The Information Collaboration Hub for Life Sciences will initially be used to trace the return of unused drugs to wholesalers, but SAP this week said it plans to expand use of the distributed ledger technology to include a broader range of pharmaceutical supply chain processes.
There are about 60 million pharmaceutical returns made to U.S. wholesalers annually, worth an estimated $7 billion.
While the financial services and shipping industries have been quick to deploy blockchain, the healthcare industry is expected to follow their lead as it looks to increase efficiency and security, reduce costs and expand services using blockchain.
MF3d / Getty Images
In essence, blockchain could help reshape healthcare interoperability by serving as a next-generation middleware that couples healthcare data with decentralized, distributed, and immutable qualities, according to a report released last year by IDC Health Insights.
As a result, by 2020, 20% of healthcare organizations will have moved beyond pilot projects and be “using blockchain for operations management and patient identity,” the report said.
Blockchain’s interoperability could underpin data exchange, serving as an alternative to today’s health information exchanges (HIEs); essentially, it would act as a mesh network for transmitting secure, near real-time patient data for healthcare providers, pharmacies, insurance payers and clinical researchers, according to IDC.
Last fall, SAP announced it was working with more than two dozen produce, pharmaceutical, tech and shipping companies on an automated blockchain-based supply chain tracking system designed to bolster visibility and ensure the authenticity of goods such as food and drugs.
The software giant has piloted its SAP Cloud Platform Blockchain with 16 farm-to-consumer produce suppliers such as Maple Leaf Foods, Johnsonville, Naturipe Farms, Tate & Lyle and Natura. SAP’s blockchain-as-a-service (BaaS) provides an abstraction layer that supports open standards and offers built-in integration with SAP applications.
In terms of the pharma community, SAP hopes its blockchain-based tracker can be used to enable compliance with Unique Identification of Medicinal Products (IDMP) standards, which include messaging specifications designed to enable unambiguous drug identification anywhere in the world.
In the meantime, SAP said, the immutable blockchain tracking system will enable compliance with the U.S. Drug Supply Chain Security Act (DSCSA), which takes effect in November and requires wholesalers to verify prescription drugs that are returned and intended for resale.
youtube
The new software allows customers to verify the product code, lot, expiration date and a unique serial number embedded in the barcode against manufacturers’ data stored in the blockchain.
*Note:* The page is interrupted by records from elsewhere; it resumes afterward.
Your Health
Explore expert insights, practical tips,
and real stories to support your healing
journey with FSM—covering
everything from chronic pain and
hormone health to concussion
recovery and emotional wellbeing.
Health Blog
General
The software was developed in coordination with drug wholesalers AmerisourceBergen, Boehringer Ingelheim AG & Co. KG, GlaxoSmithKline plc and Merck Sharp & Dohme, among others.
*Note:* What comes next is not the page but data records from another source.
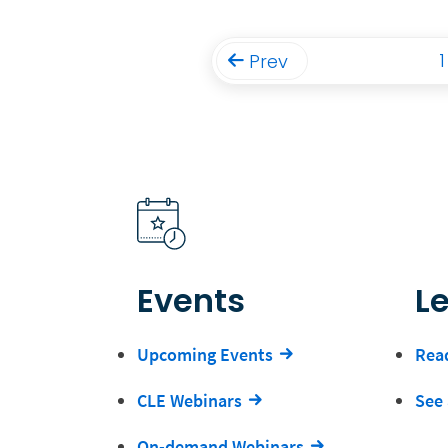
1
Prev
Events
L
Upcoming Events
Read
CLE Webinars
See 
On-demand Webinars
“Connection to SAP Cloud Platform enables us to integrate third parties much more quickly into serialization processes in an agile supply chain and to vastly improve drug traceability,” Mary Mercado, head of Global IT Operations Services at Boehringer Ingelheim, said in a statement.
Along with being tracked via barcode scan, the data can be manually sent or received with each of a user’s defined trading partners, which would eliminate the need for a serialization system capable of using a B2B adapter or capable of cloud integration; instead, operators download and upload all data themselves.
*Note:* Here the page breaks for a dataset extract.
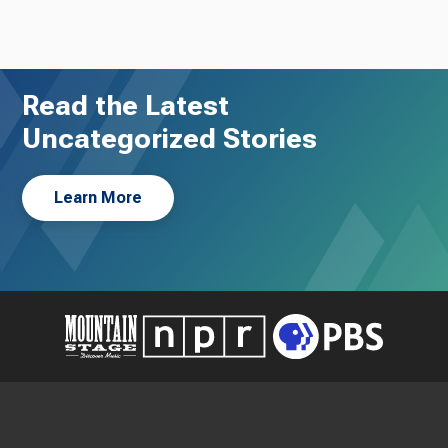
Read the Latest
Uncategorized Stories
Learn More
“The blockchain-based solution from SAP provides the best opportunity to fully satisfy our need to be interoperable with our trading partners and their solutions,” Jeffery Denton, senior director of Global Secure Supply Chain for AmerisourceBergen Corp., said in a statement. “We have utilized this tool in a number of pilots supporting our efforts to be compliant with the latest U.S. FDA regulations. It supports our need for a single point of entry or exit while sharing business transaction information with trading partners in a secure environment.”